The West Virginia Supreme Court of Appeals ruled that at-will private employees, such as plaintiff Christine Blanda, aren’t entitled to protection from retaliation for reporting suspected criminal conduct.
Blanda worked at Martin & Seibert. The firm disbanded at the end of 2016—a little more than a year after the FBI raided the law firm, Herald-Mail Media reported at the time. The raid was based, at least in part, on information supplied by Blanda, according to allegations summarized by the West Virginia Supreme Court of Appeals.
Blanda’s job at the law firm was to bill clients. She says she began to notice irregularities—which included billing clients at attorney rates for paralegal and secretary services. She decided in 2013 “that the firm was engaging in illegal billing practices,” and she began to voice her concerns to others at the firm.
In January 2015, Blanda noticed that the law firm had posted her job for hiring. She spoke with one of the law firm’s attorneys, who suspected that the law firm was setting up Blanda to take the blame for the billing irregularities, according to Blanda. The lawyer contacted a former U.S. attorney for advice and also told Blanda to speak with him. The former U.S. attorney contacted the FBI.
After speaking with the former U.S. attorney, Blanda decided to gather evidence to protect herself. She emailed herself 227 attachments of raw billable hour data that were picked up by the law firm’s monitoring system. Blanda was fired for violating law firm policy that prohibited the disclosure of confidential information.
West Virginia courts have recognized a public policy exception to the general rule allowing the firing of at-will employees when an employee is fired for refusing to engage in illegal activity, the West Virginia Supreme Court of Appeals said. That exception does not apply, however, when employees report suspected wrongdoing, the court concluded.

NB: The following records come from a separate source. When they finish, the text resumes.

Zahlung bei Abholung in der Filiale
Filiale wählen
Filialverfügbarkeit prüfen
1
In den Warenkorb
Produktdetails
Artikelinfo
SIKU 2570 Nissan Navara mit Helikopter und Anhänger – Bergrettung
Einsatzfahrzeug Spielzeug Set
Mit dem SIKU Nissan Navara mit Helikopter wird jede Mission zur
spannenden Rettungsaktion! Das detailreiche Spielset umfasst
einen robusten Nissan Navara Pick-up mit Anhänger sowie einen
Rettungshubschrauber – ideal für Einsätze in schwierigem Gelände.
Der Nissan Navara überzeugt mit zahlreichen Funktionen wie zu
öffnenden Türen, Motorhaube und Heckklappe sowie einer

The court also said Blanda was not entitled to whistleblower protections given public employees under a state whistleblower law. Any extensions of that law should be made by the legislature, not the court, the court said.

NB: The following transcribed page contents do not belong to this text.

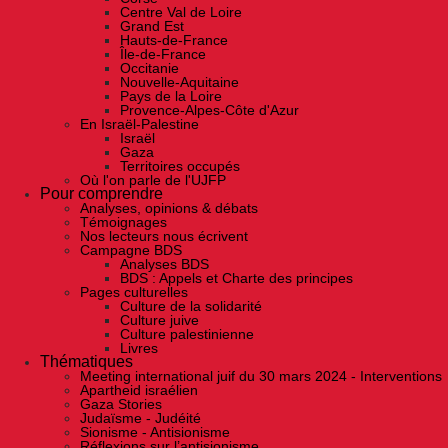
Centre Val de Loire
Grand Est
Hauts-de-France
Île-de-France
Occitanie
Nouvelle-Aquitaine
Pays de la Loire
Provence-Alpes-Côte d'Azur
En Israël-Palestine
Israël
Gaza
Territoires occupés
Où l'on parle de l'UJFP
Pour comprendre
Analyses, opinions & débats
Témoignages
Nos lecteurs nous écrivent
Campagne BDS
Analyses BDS
BDS : Appels et Charte des principes
Pages culturelles
Culture de la solidarité
Culture juive
Culture palestinienne
Livres
Thématiques
Meeting international juif du 30 mars 2024 - Interventions
Apartheid israélien
Gaza Stories
Judaïsme - Judéité
Sionisme - Antisionisme
Réflexions sur l’antisionisme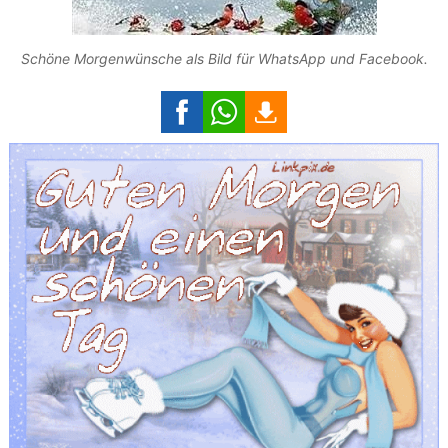
Schöne Morgenwünsche als Bild für WhatsApp und Facebook.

A dissenting judge said the majority “should have taken the opportunity to recognize a public-policy exception to at-will employment when an employee is terminated for reporting her employer’s alleged theft of client funds by overbilling for legal services to the proper authorities.”
The West Virginia Supreme Court of Appeals ruled in response to a certified question by a federal court considering Blanda’s federal whistleblower suit. The federal whistleblower claim was no longer viable following a February 2018 Supreme Court decision that required reporting to the U.S. Securities and Exchange Commission, according to the West Virginia opinion.
Martin & Seibert had filed a federal counterclaim against Blanda that alleges that she provided false statements about improper billing to the FBI.
Richard M. “Rick” Wallace, a lawyer at the law firm, told the Herald-Mail Media that the law firm’s demise was tied to Blanda’s allegations.
“It’s reprehensible that the malicious and unfounded actions of a disgruntled former employee can have such a deleterious impact on a well-respected firm and the livelihoods of hundreds of individuals,” he said.